Home>Governor>N.J. concealed carry law again partly blocked by federal judge

Gov. Phil Murphy, center, shortly after signing legislation to amend New Jersey's concealed carry laws in December 2022. (Photo: Office of the Governor).

N.J. concealed carry law again partly blocked by federal judge

Bumb writes that law signed by Murphy last year ‘went too far’

By Joey Fox, May 16 2023 6:32 pm

A concealed carry law that Gov. Phil Murphy signed last December was dealt another legal setback today, with a federal judge blocking large portions of the law from being enforced while litigation is ongoing.

U.S. District Judge Renée Marie Bumb’s decision specifically prevents the law’s provisions requiring firearm owners to purchase liability insurance from going into effect; it also blocks restrictions on firearms in a wide array of public locations. The order is an expansion of Bumb’s previous ruling from January, which blocked parts of the law on a temporary basis.

Bumb wrote in her 235-page decision that while some restrictions on firearms may be acceptable under the 2nd Amendment, New Jersey’s law “went too far, becoming the kind of law that Founding Father Thomas Jefferson would have warned against since it ‘disarm[s] only those who are not inclined or determined to commit crimes [and] worsen[s] the plight of the assaulted, but improve[s] those of the assailants.’”

The impetus for reforming the state’s concealed carry restrictions arose last summer, when the U.S. Supreme Court struck down New York’s “justifiable need” requirement for concealed carry permits. New Jersey had a similar law on the books that was overturned by the decision, forcing the state’s Democrats to devise alternate ways to implement gun restrictions.

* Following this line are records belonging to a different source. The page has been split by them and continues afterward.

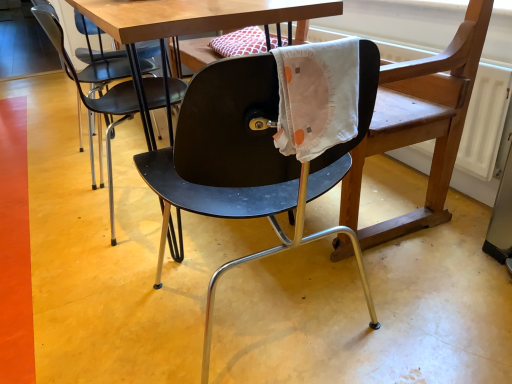 Question: Would you say matte black chair at center, acting as the second chair starting from the right, contains matte black chair at center, the second chair viewed from the left?

Choices:
 (A) yes
 (B) no

Answer: (B)

Question: Is matte black chair at center, which appears as the 1th chair when viewed from the left, positioned with its back to matte black chair at center, the second chair viewed from the left?

Choices:
 (A) no
 (B) yes

Answer: (A)

Question: Is matte black chair at center, acting as the second chair starting from the right, to the left of matte black chair at center, marked as the 1th chair in a right-to-left arrangement, from the viewer's perspective?

Choices:
 (A) yes
 (B) no

Answer: (A)

Question: Is matte black chair at center, which appears as the 1th chair when viewed from the left, closer to camera compared to matte black chair at center, marked as the 1th chair in a right-to-left arrangement?

Choices:
 (A) yes
 (B) no

Answer: (B)

Question: Is matte black chair at center, acting as the second chair starting from the right, oriented towards matte black chair at center, marked as the 1th chair in a right-to-left arrangement?

Choices:
 (A) no
 (B) yes

Answer: (A)

Question: From the image's perspective, relative to matte black chair at center, which appears as the 1th chair when viewed from the left, is matte black chair at center, the second chair viewed from the left, above or below?

Choices:
 (A) above
 (B) below

Answer: (B)

Question: Which is correct: matte black chair at center, the second chair viewed from the left, is inside matte black chair at center, acting as the second chair starting from the right, or outside of it?

Choices:
 (A) inside
 (B) outside

Answer: (B)

Question: In the image, is matte black chair at center, marked as the 1th chair in a right-to-left arrangement, on the left side or the right side of matte black chair at center, which appears as the 1th chair when viewed from the left?

Choices:
 (A) left
 (B) right

Answer: (B)

Question: From a real-world perspective, relative to matte black chair at center, which appears as the 1th chair when viewed from the left, is matte black chair at center, marked as the 1th chair in a right-to-left arrangement, vertically above or below?

Choices:
 (A) below
 (B) above

Answer: (B)

Question: Considering their positions, is matte black chair at center, acting as the second chair starting from the right, located in front of or behind matte black chair at center, the second chair viewed from the left?

Choices:
 (A) behind
 (B) front

Answer: (A)

Question: From their relative heights in the image, would you say matte black chair at center, acting as the second chair starting from the right, is taller or shorter than matte black chair at center, the second chair viewed from the left?

Choices:
 (A) tall
 (B) short

Answer: (B)

Question: Is matte black chair at center, which appears as the 1th chair when viewed from the left, inside or outside of matte black chair at center, the second chair viewed from the left?

Choices:
 (A) inside
 (B) outside

Answer: (B)

Question: Considering the positions of matte black chair at center, acting as the second chair starting from the right, and matte black chair at center, the second chair viewed from the left, in the image, is matte black chair at center, acting as the second chair starting from the right, wider or thinner than matte black chair at center, the second chair viewed from the left,?

Choices:
 (A) thin
 (B) wide

Answer: (A)

Question: Is matte black chair at center, which appears as the 1th chair when viewed from the left, spatially inside matte black swivel chair at center, or outside of it?

Choices:
 (A) inside
 (B) outside

Answer: (B)

Question: Relative to matte black swivel chair at center, is matte black chair at center, acting as the second chair starting from the right, in front or behind?

Choices:
 (A) behind
 (B) front

Answer: (A) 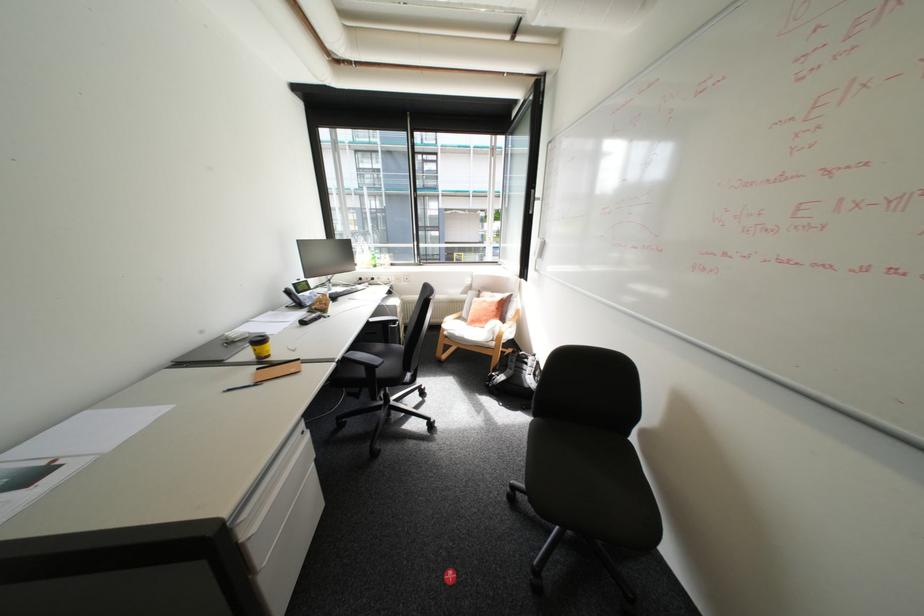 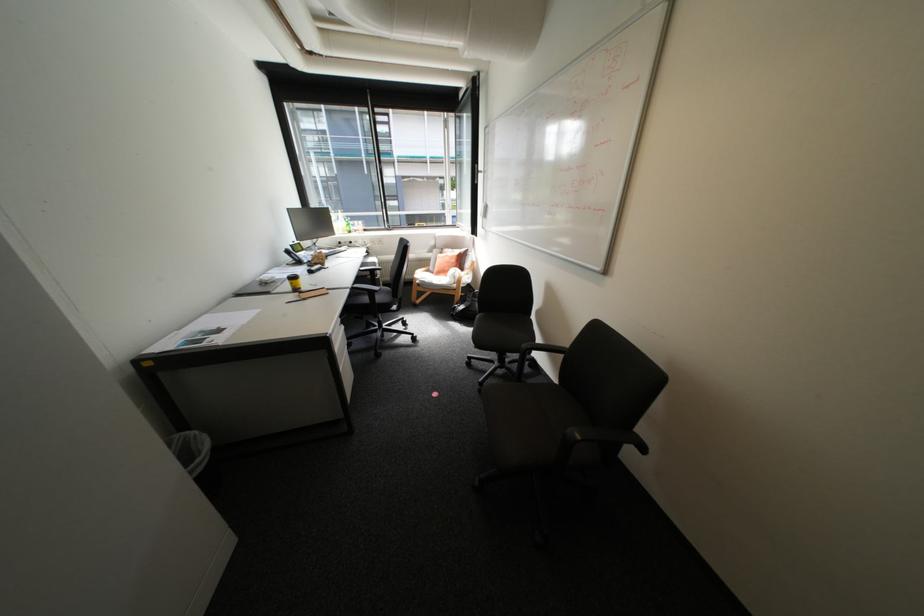 Where in the second image is the point corresponding to pixel 348 357 from the first image?

(359, 286) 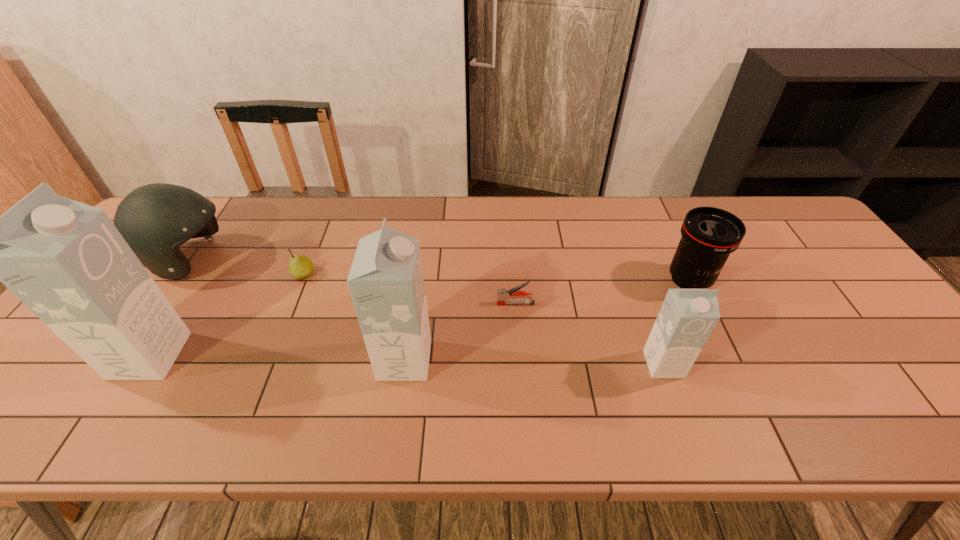 Considering the uniform spacing of cartons, where should an additional carton be positioned on the right? Please locate a free spot. Please provide its 2D coordinates. Your answer should be formatted as a tuple, i.e. [(x, y)], where the tuple contains the x and y coordinates of a point satisfying the conditions above.

[(926, 368)]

The ultimate solution state leaders came up with was to ditch the justifiable need requirement but add a bevy of new restrictions, including banning firearms in dozens of categories of “sensitive locations” and adding new hurdles to receive permits.

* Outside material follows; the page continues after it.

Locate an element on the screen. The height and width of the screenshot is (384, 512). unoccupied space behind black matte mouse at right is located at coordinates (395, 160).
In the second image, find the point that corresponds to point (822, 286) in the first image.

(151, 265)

Last fall, legislative leadership began marshaling support for a bill doing just that; it ultimately passed both chambers on near party-line votes. The bill prompted strenuous objections from Republican legislators who – perhaps presciently – predicted a long legal battle that would end poorly for Democrats. 

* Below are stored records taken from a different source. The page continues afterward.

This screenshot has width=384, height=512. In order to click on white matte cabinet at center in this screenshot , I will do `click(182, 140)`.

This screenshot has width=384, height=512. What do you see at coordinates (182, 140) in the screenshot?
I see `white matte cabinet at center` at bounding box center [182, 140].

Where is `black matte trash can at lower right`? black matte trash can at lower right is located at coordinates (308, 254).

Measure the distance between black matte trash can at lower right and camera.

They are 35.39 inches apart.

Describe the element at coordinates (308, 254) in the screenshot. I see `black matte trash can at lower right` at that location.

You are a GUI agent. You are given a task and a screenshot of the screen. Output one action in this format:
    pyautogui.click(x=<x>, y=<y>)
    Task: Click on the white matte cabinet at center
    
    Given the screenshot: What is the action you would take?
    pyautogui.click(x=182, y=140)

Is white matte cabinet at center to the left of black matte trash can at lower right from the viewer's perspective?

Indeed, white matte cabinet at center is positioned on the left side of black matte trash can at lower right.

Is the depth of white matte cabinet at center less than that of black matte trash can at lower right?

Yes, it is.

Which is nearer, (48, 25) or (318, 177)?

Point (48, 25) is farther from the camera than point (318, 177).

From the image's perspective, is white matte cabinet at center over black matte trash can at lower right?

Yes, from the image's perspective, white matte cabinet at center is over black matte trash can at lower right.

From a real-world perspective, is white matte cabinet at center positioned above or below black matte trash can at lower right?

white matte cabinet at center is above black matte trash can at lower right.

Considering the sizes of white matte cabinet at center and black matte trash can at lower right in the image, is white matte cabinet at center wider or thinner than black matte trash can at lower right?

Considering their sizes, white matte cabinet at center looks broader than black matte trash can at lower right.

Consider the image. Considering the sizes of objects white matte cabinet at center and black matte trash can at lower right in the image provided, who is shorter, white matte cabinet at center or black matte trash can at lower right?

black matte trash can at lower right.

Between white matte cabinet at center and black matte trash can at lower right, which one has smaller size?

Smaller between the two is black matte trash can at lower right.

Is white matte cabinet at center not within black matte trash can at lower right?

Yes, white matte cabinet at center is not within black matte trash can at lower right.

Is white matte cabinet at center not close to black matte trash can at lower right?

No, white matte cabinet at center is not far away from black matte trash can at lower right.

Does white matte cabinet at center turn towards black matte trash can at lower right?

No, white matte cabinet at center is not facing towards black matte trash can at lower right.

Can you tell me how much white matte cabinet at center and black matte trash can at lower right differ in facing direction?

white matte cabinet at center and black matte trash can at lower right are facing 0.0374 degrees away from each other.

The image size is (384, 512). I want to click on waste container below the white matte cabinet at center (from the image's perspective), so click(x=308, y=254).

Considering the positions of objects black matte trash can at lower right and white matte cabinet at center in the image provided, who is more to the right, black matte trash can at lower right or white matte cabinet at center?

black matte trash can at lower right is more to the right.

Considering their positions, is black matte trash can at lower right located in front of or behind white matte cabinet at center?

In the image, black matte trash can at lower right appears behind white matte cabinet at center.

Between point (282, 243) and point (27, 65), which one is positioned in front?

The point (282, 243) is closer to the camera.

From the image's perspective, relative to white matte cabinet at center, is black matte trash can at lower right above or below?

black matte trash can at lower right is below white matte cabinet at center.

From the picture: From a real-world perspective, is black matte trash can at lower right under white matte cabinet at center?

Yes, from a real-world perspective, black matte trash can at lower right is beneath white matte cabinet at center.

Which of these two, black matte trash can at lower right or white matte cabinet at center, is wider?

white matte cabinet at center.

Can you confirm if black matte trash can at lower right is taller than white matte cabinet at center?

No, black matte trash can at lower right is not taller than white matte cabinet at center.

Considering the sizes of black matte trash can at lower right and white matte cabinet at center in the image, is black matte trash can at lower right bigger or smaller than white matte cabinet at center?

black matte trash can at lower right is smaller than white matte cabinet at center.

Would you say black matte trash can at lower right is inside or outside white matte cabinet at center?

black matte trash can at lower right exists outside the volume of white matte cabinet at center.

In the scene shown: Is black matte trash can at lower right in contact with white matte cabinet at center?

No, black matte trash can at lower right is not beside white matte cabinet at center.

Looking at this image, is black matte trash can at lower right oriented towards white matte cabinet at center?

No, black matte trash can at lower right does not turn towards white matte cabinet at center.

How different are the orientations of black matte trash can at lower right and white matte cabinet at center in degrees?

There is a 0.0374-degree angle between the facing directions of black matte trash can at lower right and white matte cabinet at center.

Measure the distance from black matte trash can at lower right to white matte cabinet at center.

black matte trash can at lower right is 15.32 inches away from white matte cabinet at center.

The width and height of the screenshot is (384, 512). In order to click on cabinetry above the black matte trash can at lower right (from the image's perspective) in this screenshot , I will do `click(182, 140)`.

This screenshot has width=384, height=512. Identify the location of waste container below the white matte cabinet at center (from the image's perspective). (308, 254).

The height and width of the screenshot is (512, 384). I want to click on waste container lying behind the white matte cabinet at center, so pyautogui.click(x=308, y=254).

“What we do today is challenge the Supreme Court of the United States,” State Sen. Jon Bramnick (R-Westfield) said on the Senate floor. “The majority today has taken an extreme step. We know we’re going to be back here to revisit.”

Murphy, who has strongly pushed for gun control legislation since taking office, signed the bill shortly after it reached his desk. But a few weeks later, Bumb, a George W. Bush appointee, temporarily blocked certain parts of the bill, a ruling that remained in effect until today’s superseded it.

New Jersey Attorney General Matt Platkin, who like Murphy is a vociferous proponent of gun control measures, blasted the ruling in a statement and said he would be “appealing immediately.”

“Over and over, the evidence has shown that keeping firearms out of sensitive places will keep our residents safe, and our elected officials passed sensible laws to do exactly that,” Platkin said. “But the court now insists that we are powerless to protect New Jersey residents… This decision is bad constitutional law and bad for New Jersey.”